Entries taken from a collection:
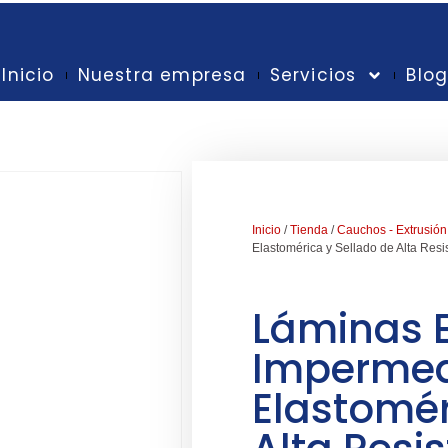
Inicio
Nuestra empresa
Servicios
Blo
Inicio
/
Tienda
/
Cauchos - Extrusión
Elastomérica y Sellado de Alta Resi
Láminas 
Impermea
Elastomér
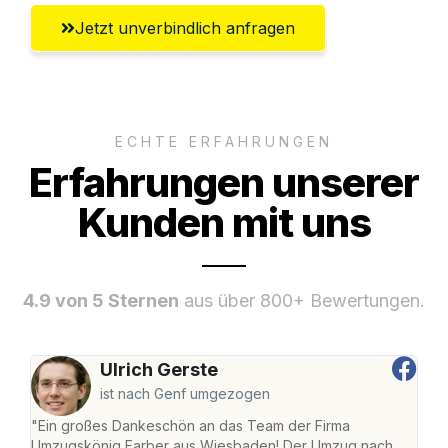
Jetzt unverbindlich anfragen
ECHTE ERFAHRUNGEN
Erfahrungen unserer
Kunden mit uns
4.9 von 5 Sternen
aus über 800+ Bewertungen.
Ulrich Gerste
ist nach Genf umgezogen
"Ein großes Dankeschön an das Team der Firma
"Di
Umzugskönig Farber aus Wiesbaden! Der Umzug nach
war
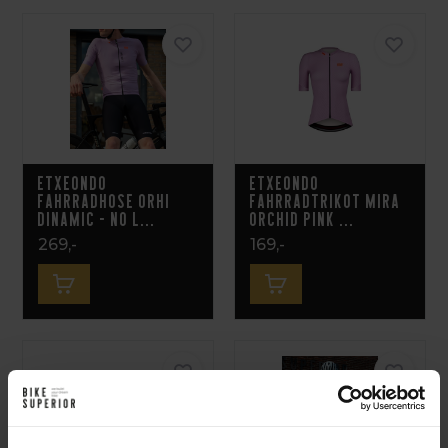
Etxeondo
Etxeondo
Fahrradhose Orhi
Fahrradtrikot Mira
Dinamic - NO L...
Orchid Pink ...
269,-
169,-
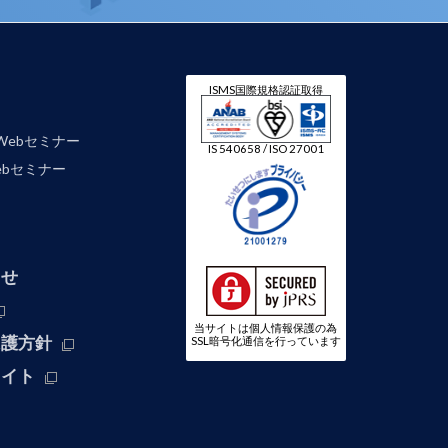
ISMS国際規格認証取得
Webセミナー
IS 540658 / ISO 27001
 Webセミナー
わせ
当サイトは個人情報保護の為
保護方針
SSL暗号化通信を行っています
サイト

* YOUR ASSIGNMENT *
All of the entries need to be copied exactly, minus any pictures.

* ANSWER SECTION *
Inicio
Nuestra empresa
Servicios
Blo
Inicio
/
Tienda
/
Cauchos - Extrusión
Elastomérica y Sellado de Alta Resi
Láminas 
Impermea
Elastomér
Jetzt unverbindlich anfragen
ECHTE ERFAHRUNGEN
Erfahrungen unserer
Kunden mit uns
4.9 von 5 Sternen
aus über 800+ Bewertungen.
Ulrich Gerste
ist nach Genf umgezogen
"Ein großes Dankeschön an das Team der Firma
"Di
Umzugskönig Farber aus Wiesbaden! Der Umzug nach
war
Etxeondo
Etxeondo
Fahrradhose Orhi
Fahrradtrikot Mira
Dinamic - NO L...
Orchid Pink ...
269,-
169,-
ISMS国際規格認証取得
Webセミナー
IS 540658 / ISO 27001
 Webセミナー
わせ
当サイトは個人情報保護の為
保護方針
SSL暗号化通信を行っています
サイト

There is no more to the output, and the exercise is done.